Wash, chop, sift and stir. Think only of washing, chopping, sifting and stirring. Breathe and be mindful of each slice of the knife, of each swirl of the spoon, of the magical process of cooking.
There are certain books that are such a part of one’s life, that it’s hard to believe that not everyone knows about them. In fact, when I sat down to write this blog post, I found it unbelievable that I have never mentioned this book to you before. 3 Bowls: Vegetarian Recipes from an American Zen Buddhist Monastery was published in 2000 and written by Seppo Ed Farrey. I bought it soon after, and have been cooking with it ever since.

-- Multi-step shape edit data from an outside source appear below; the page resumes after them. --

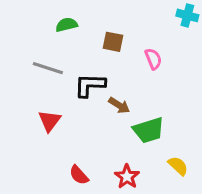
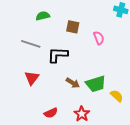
brown arrow: (119, 105) -> (73, 83), moved
yellow semicircle: (178, 166) -> (117, 96), moved
red semicircle: (79, 175) -> (51, 113), turned -72

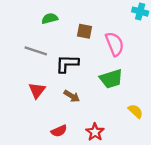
pink semicircle: (99, 38) -> (115, 44), size x1.5
brown arrow: (73, 83) -> (72, 96), moved
green trapezoid: (96, 84) -> (111, 79), moved

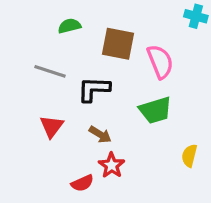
brown square: (84, 31) -> (118, 44), size x1.5
yellow semicircle: (135, 111) -> (189, 156), turned -119
red star: (95, 132) -> (112, 165), moved

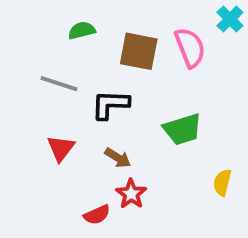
cyan cross: (196, 16) -> (230, 19), turned 30
pink semicircle: (160, 62) -> (190, 48), moved

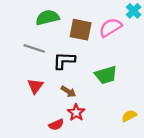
green semicircle: (82, 30) -> (47, 18), size x1.5
pink semicircle: (190, 48) -> (110, 27), turned -100
yellow semicircle: (222, 182) -> (129, 116), moved, turned 48

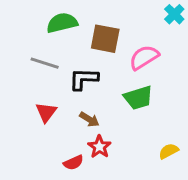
pink semicircle: (110, 27) -> (144, 57), moved

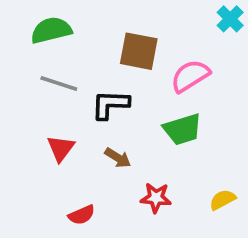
green semicircle: (62, 23) -> (51, 30), moved
red star: (99, 147) -> (156, 198), moved, turned -30
red semicircle: (73, 163) -> (82, 215), moved

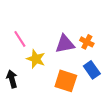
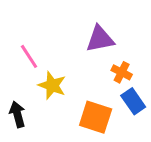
orange cross: (87, 42) -> (122, 72), moved
purple triangle: (65, 44) -> (100, 39), moved

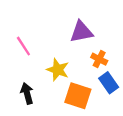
yellow star: (52, 85) -> (58, 70), moved
black arrow: (17, 114) -> (27, 93), moved

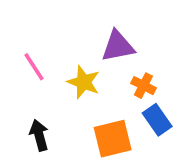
yellow star: (58, 70) -> (84, 82), moved
orange square: (78, 96) -> (113, 139), turned -32

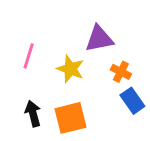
pink line: (34, 67) -> (29, 56), turned 50
orange square: (113, 139) -> (70, 118), moved

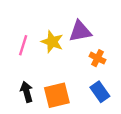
yellow star: (70, 69) -> (52, 42), moved
blue rectangle: (132, 101) -> (100, 92), moved

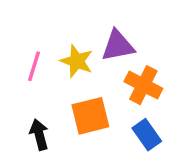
orange cross: (98, 58) -> (143, 85), size x1.5
orange square: (57, 95) -> (90, 116), moved

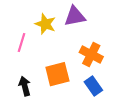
purple triangle: (118, 46) -> (75, 16), moved
yellow star: (77, 61) -> (45, 24), moved

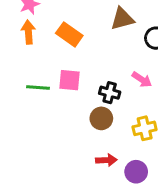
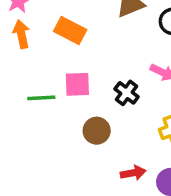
black cross: (110, 93) -> (127, 93), turned 30
brown circle: (101, 118) -> (97, 131), moved

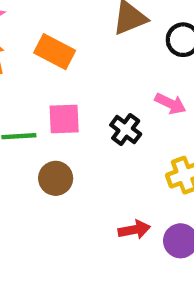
brown circle: (97, 131) -> (56, 178), moved

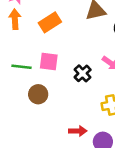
orange rectangle: (55, 52) -> (50, 22), turned -70

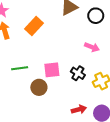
pink square: (49, 61) -> (52, 70), moved
black cross: (83, 73) -> (78, 73), moved

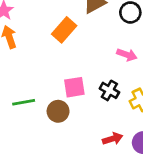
orange rectangle: (34, 26) -> (64, 30), moved
green line: (20, 68) -> (24, 102), moved

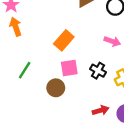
orange rectangle: (64, 30) -> (64, 40), moved
green line: (24, 102) -> (25, 70), moved, turned -48

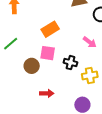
black cross: (98, 71) -> (70, 63), turned -32
red arrow: (101, 110) -> (47, 93), moved

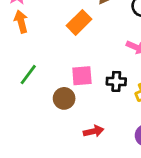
orange rectangle: (50, 29) -> (79, 22), moved

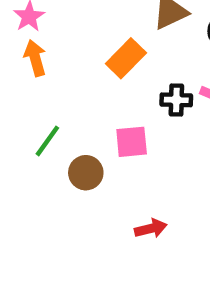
black cross: (116, 81) -> (176, 100), moved
brown circle: (64, 98) -> (86, 173), moved

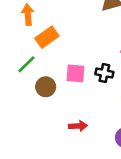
orange rectangle: (126, 58) -> (47, 37), moved
black cross: (176, 100) -> (104, 73), moved

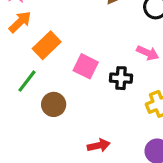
orange arrow: (28, 15) -> (20, 22), turned 60
pink square: (76, 73) -> (86, 66), moved, turned 30

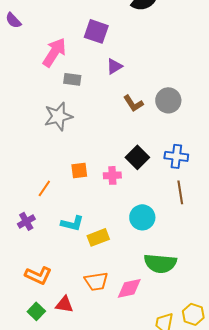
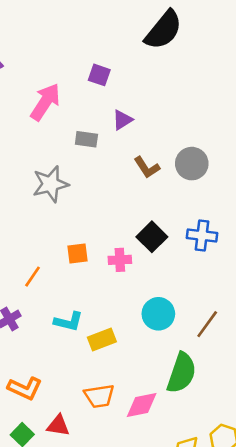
purple square: (96, 31) -> (99, 75), size x0.7
gray rectangle: (72, 79) -> (86, 139), moved
brown line: (180, 192) -> (207, 324), moved, turned 45
green semicircle: (160, 263) -> (181, 373), turned -76

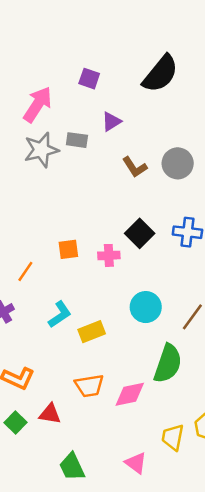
black semicircle: (164, 30) -> (160, 74), moved
gray star: (50, 184) -> (41, 150), moved
cyan L-shape: (68, 322) -> (60, 314), turned -48

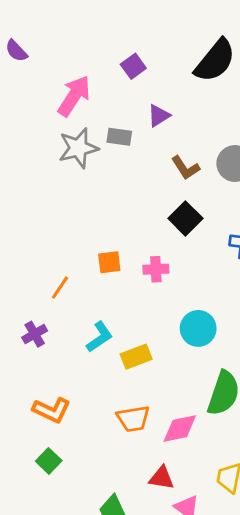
purple square: (89, 79) -> (133, 66), turned 35
black square: (140, 233) -> (185, 218), moved
red triangle: (50, 414) -> (161, 478), moved

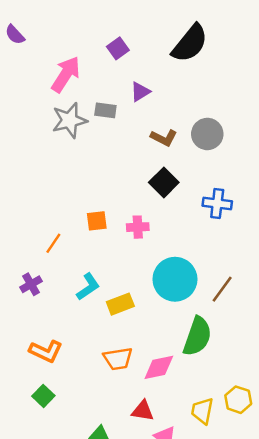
brown L-shape: (185, 168) -> (164, 138), turned -30
cyan circle: (198, 328) -> (175, 279), size x1.4

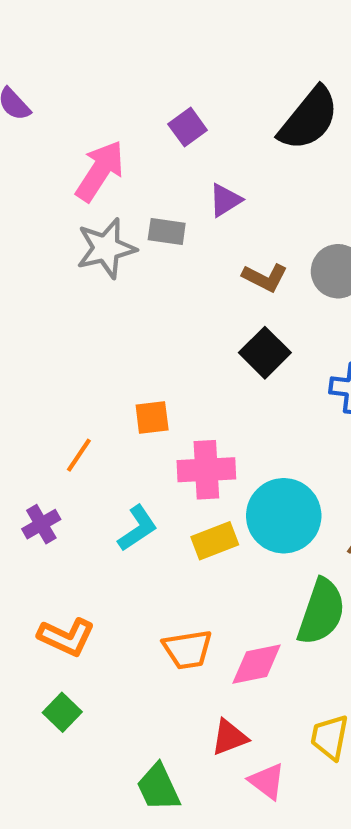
pink cross: (138, 227) -> (206, 470), moved, size x1.5
yellow rectangle: (120, 304) -> (215, 541), moved
red triangle: (143, 411) -> (229, 737), turned -30

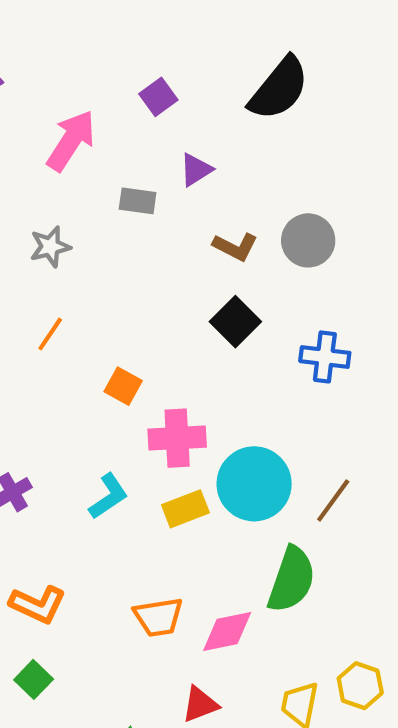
gray star: (106, 248) -> (50, 247), moved, size x0.7
orange square: (152, 418) -> (123, 386), turned 36
orange line: (79, 455) -> (50, 334), moved

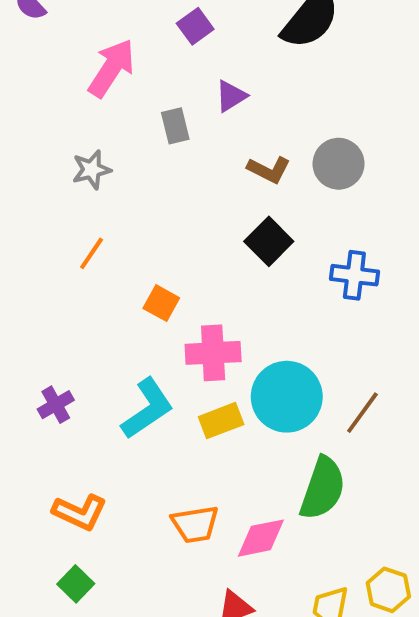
gray rectangle: (138, 201) -> (175, 126), turned 68
cyan L-shape: (108, 496) -> (147, 409), size x1.4

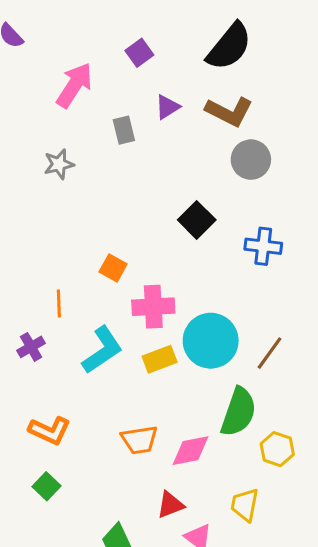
brown L-shape: (269, 170) -> (229, 112), moved, size x1.4
orange line: (92, 253) -> (59, 304), moved, turned -36
yellow hexagon: (388, 590) -> (277, 449), moved

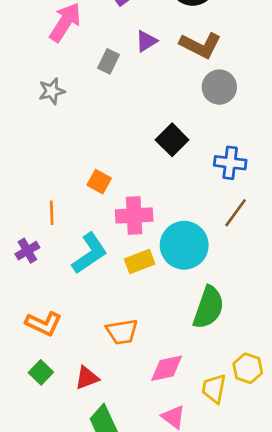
gray rectangle: (124, 130) -> (108, 61), turned 40
brown line: (269, 353) -> (236, 213), moved
yellow hexagon: (277, 449) -> (248, 368), moved
pink diamond: (191, 451) -> (167, 368), moved
red triangle: (170, 505) -> (87, 378), moved

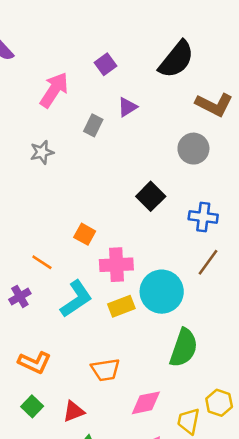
brown L-shape: (200, 45) -> (214, 105), moved
orange line: (52, 213) -> (42, 262), turned -55

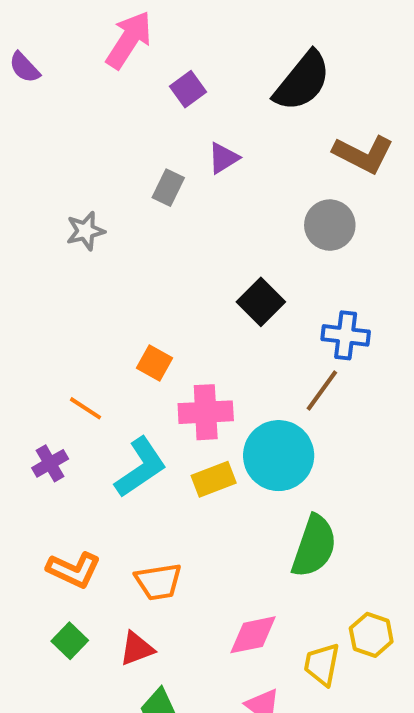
pink arrow: (54, 90) -> (129, 40), moved
brown line: (208, 262) -> (322, 391), moved
orange trapezoid: (105, 370) -> (158, 582), moved

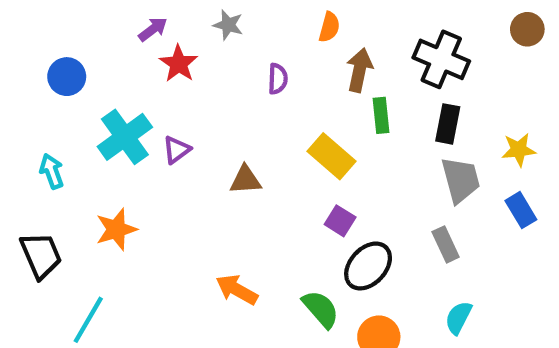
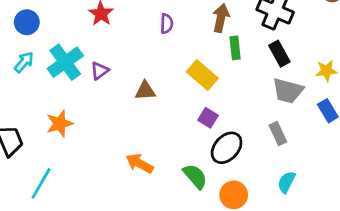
black rectangle: (448, 124) -> (279, 54), turned -40
cyan arrow: (52, 171) -> (24, 62), moved, turned 60
gray trapezoid: (461, 180) -> (288, 91), turned 120

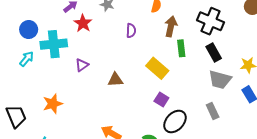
cyan cross: (65, 62) -> (54, 44), moved, turned 30

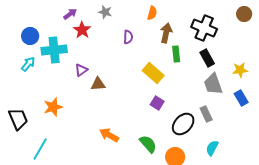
brown triangle: (115, 80) -> (98, 84), moved
gray trapezoid: (220, 80) -> (213, 84), turned 55
black ellipse: (175, 121) -> (183, 124), moved

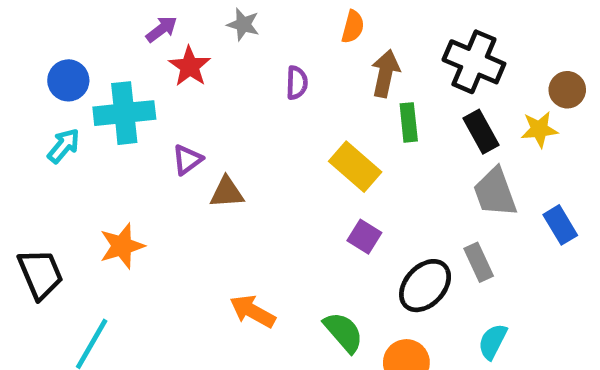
brown circle: (244, 14) -> (567, 90), moved
yellow star: (240, 70) -> (539, 129), moved

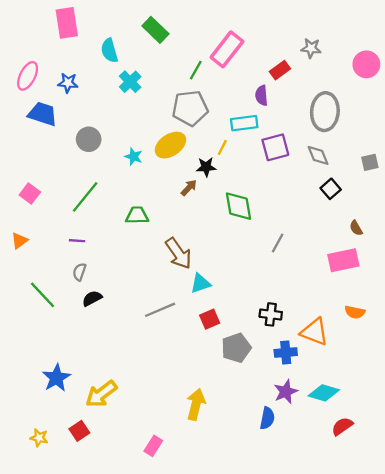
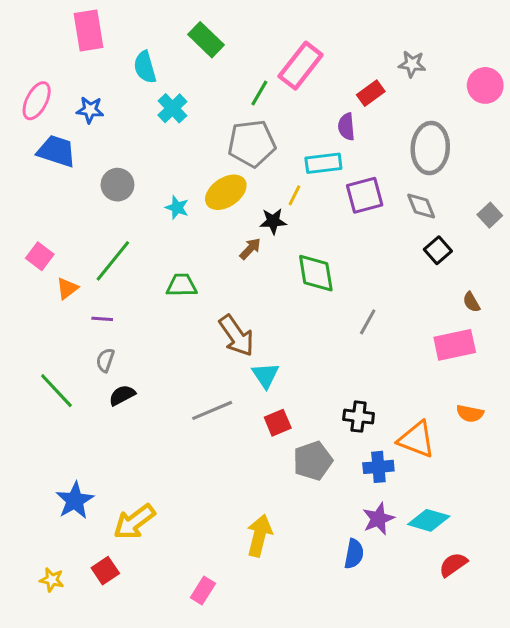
gray square: (370, 162) -> (490, 215), turned -30
orange triangle: (19, 241) -> (67, 288), moved
cyan triangle: (200, 283) -> (265, 375), turned -45

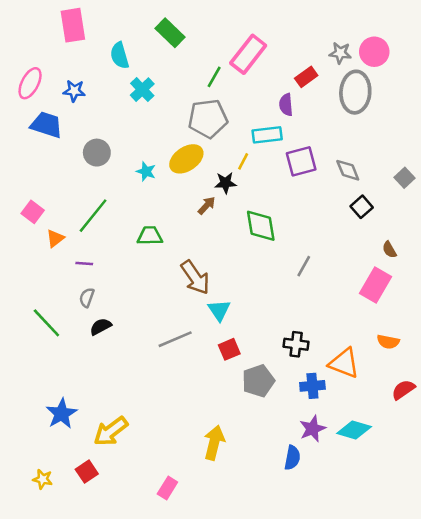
pink circle: (485, 85) -> (374, 52), moved
gray ellipse: (430, 148) -> (355, 92), moved
pink rectangle: (455, 345) -> (376, 285), turned -48
red semicircle: (453, 565) -> (403, 390), moved

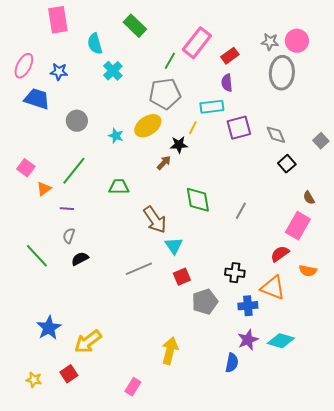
red rectangle: (306, 77) -> (230, 56), moved
green diamond: (261, 226) -> (198, 200), moved
red semicircle: (403, 390) -> (280, 254), moved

Farrey is an ordained Rinzai Zen Buddhist monk and was the head chef for Dai Bosatsu Zendo in the Catskills of New York when he wrote the book. With co-author Myochi Nancy O’Hara, Farrey mixed recipes along with messages of mindful cooking, and information about Zen monasteries and their practices around food.
At first glance, 3 Bowls comes across as a slightly hippie, stuck-in-the-seventies, type of vegetarian cookbook. There are recipes such as a Quinoa-Mushroom Nut Loaf which is to be served with Nondairy Mashed Potatoes. But delve a bit deeper into the book and you find the basis for Japanese rustic cooking that has taken me a long way in the kitchen.
One of my favorite recipes from the book is a dressing that is so easy, it’s almost embarrassing when people make a fuss over it. My friend Tara once mentioned on her blog that the dressing is “the kind that makes you want to lick the bowl.” I had to laugh as I left the recipe in the comments: it involves one part water, one part soy sauce, one part sesame oil, and one part rice vinegar. Then I put it in a jar and shake it up. She’s right — it’s an addictive flavor that I use on a constant basis.
I also love the Tofu Sashimi Platter recipe, and the Soba with Shiitake Dashi. Both are regular recipes that I find to be satisfying in taste and very healthy as well. I should mention that I am definitely not a vegetarian, but I find that many of the recipes in this book satisfy vegetarians and omnivores alike. If you’d like to try some recipes before buying, Google books has an extensive preview of 3 Bowls and you can peruse through approximately 100 pages of the book.